NEW YORK (Reuters) - It's a tough time to be a credit card lender, as investors are likely to learn on Thursday, when Discover Financial Services (DFS.N) reports quarterly results.

The fourth-largest credit card network is expected to post second-quarter earnings of 37 cents a share, according to Reuters Estimates, a 26 decline from the prior year's quarter.

As American Express made clear on Wednesday, credit losses are rising. The third-largest credit card network said in a statement that "business conditions continue to weaken in the U.S., and so far this month we have seen credit indicators deteriorate beyond our expectations."

Credit concerns hit American Express' shares on Wednesday, pulling them down 2.8 percent, but Discover's shares dropped even more, falling 4.7 percent to $14.33.

Generally, a weaker credit environment could hurt Discover, which relies heavily on income from lending, more than it hurts American Express, which generates more of its revenue from fees, analysts said.

"Discover is more sensitive to the lending environment than American Express," said Sanjay Sakhrani, analyst at Keefe, Bruyette & Woods, adding, "We're definitely heading toward consumer credit quality deterioration."

American Express' clients tend to be wealthier than other credit card companies, which also helps insulate the company from the weaker outlook for consumer credit.

"Discover is more of a card for regular consumers, and American Express has a higher end client," said Steve Persky, chief executive at Dalton Investments.

Discover trades at about 9.4 times its expected 2008 earnings, compared with American Express' multiple of about 12 times.

BROADER DIFFICULTY

American Express and Discover both face unique difficulties, but credit card companies are broadly struggling with the weakening outlook for consumers.

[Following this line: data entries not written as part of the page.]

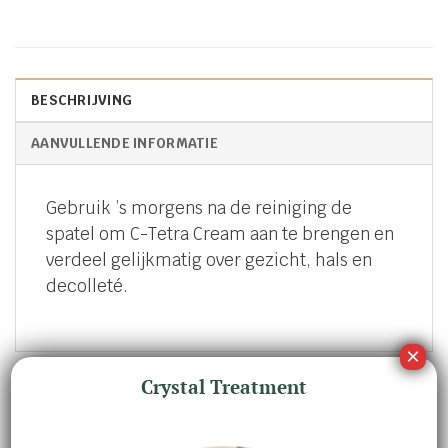
BESCHRIJVING
AANVULLENDE INFORMATIE
Gebruik ’s morgens na de reiniging de
spatel om C-Tetra Cream aan te brengen en
verdeel gelijkmatig over gezicht, hals en
decolleté.
Crystal Treatment
GERELATEERDE PRODUCTEN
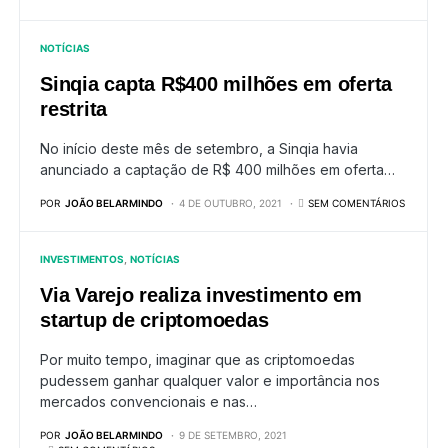
NOTÍCIAS
Sinqia capta R$400 milhões em oferta
restrita
No início deste mês de setembro, a Sinqia havia
anunciado a captação de R$ 400 milhões em oferta…
POR
JOÃO BELARMINDO
4 DE OUTUBRO, 2021
SEM COMENTÁRIOS
INVESTIMENTOS
NOTÍCIAS
Via Varejo realiza investimento em
startup de criptomoedas
Por muito tempo, imaginar que as criptomoedas
pudessem ganhar qualquer valor e importância nos
mercados convencionais e nas…
POR
JOÃO BELARMINDO
9 DE SETEMBRO, 2021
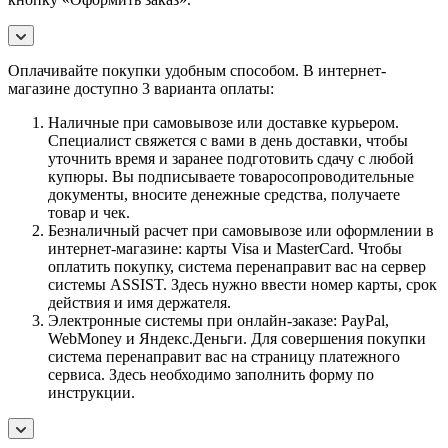
Оплачивайте покупки удобным способом. В интернет-
магазине доступно 3 варианта оплаты:
Наличные при самовывозе или доставке курьером.
Специалист свяжется с вами в день доставки, чтобы
уточнить время и заранее подготовить сдачу с любой
купюры. Вы подписываете товаросопроводительные
документы, вносите денежные средства, получаете
товар и чек.
Безналичный расчет при самовывозе или оформлении в
интернет-магазине: карты Visa и MasterCard. Чтобы
оплатить покупку, система перенаправит вас на сервер
системы ASSIST. Здесь нужно ввести номер карты, срок
действия и имя держателя.
Электронные системы при онлайн-заказе: PayPal,
WebMoney и Яндекс.Деньги. Для совершения покупки
система перенаправит вас на страницу платежного
сервиса. Здесь необходимо заполнить форму по
инструкции.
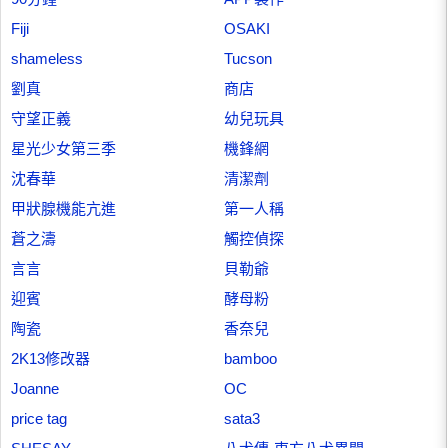
Fiji
OSAKI
shameless
Tucson
劉真
商店
守望正義
幼兒玩具
星光少女第三季
機鋒網
沈春華
清潔劑
甲狀腺機能亢進
第一人稱
蒼之濤
觸控偵探
言言
貝勒爺
迎賓
酵母粉
陶瓷
香奈兒
2K13修改器
bamboo
Joanne
OC
price tag
sata3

Unemployment in May rose to 5.5 percent, its highest level in more than 3.5 years, and U.S. consumer confidence is at a 16-year low.

"Gas prices are higher, people can no longer use their homes as a piggybank, the economy is weakening, and people are losing jobs," Dalton's Persky said, adding "There is stress on individual Americans."

Rising unemployment has historically correlated closely with rising credit card losses, and weakening consumer spending growth, analysts said.

A spokeswoman for Discover declined to comment.